Assuming energy demand growth of 5% per year, we have enough land-based actinates for less than a century of energy usage in fast breeder reactors (if you prefer 2% annual demand growth, it's enough for about 2 centuries).

Seawater uranium buys you more time, depending on how you extract it, but hundreds of years and the sun burning out are two very different timelines.

2 comments

Seawater uranium goes well beyond "hundreds of years." The oceans hold four billion tons of uranium, which in fast breeders would last many millions of years. On top of that, it's in equilibrium; as more is removed, more will dissolve from rocks. It really is at a timescale similar to the sun burning out.
A hundred years would give us plenty of time to develop alternative energy sources (fusion?). The fossil fuel age also last(s/ed) for about that long.
And how long will it take us to boil of the oceans (as in fusion) assuming 5% year over year increase?
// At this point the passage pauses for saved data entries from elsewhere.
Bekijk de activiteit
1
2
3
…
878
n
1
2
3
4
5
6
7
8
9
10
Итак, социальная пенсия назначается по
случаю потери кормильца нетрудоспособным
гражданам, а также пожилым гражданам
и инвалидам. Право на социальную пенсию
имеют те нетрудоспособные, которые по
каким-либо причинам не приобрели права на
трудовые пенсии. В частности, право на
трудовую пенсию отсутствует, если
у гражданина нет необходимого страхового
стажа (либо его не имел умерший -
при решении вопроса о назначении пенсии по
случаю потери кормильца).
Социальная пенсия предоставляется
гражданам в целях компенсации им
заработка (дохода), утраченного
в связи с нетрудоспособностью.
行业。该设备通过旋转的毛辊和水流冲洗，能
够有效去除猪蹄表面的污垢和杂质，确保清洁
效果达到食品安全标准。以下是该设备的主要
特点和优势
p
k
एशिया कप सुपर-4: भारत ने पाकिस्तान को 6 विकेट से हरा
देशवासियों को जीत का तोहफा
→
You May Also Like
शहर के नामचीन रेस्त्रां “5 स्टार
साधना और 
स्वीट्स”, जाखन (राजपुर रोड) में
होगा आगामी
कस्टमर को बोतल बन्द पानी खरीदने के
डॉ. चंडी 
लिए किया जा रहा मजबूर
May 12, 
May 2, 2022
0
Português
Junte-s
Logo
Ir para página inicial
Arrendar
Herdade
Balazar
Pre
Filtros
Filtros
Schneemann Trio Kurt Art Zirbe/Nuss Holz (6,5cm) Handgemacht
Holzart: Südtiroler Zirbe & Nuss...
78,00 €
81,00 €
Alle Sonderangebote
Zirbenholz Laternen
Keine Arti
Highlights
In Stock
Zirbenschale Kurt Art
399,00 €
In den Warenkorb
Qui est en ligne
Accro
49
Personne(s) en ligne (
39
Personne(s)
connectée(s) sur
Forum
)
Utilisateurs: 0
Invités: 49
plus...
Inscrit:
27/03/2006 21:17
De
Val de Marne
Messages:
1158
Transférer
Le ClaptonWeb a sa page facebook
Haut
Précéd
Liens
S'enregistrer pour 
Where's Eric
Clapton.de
How has energy consumption behaved before around the time of paradigm shifts and plentiful "free" energy?

Currently energy use is about 0.01% of energy that the sun sends us (if my googling is right). If energy use increases 5% per year, it doubles every 15 years or so, so after a hundred years we still use so little energy that it doesn't matter compared to solar heating. I think the oceans are safe.
And I'm all in favor of fission as a bridge-fuel to something more sustainable, but many people act as though it will last indefinitely, when it seems clear to me that it won't.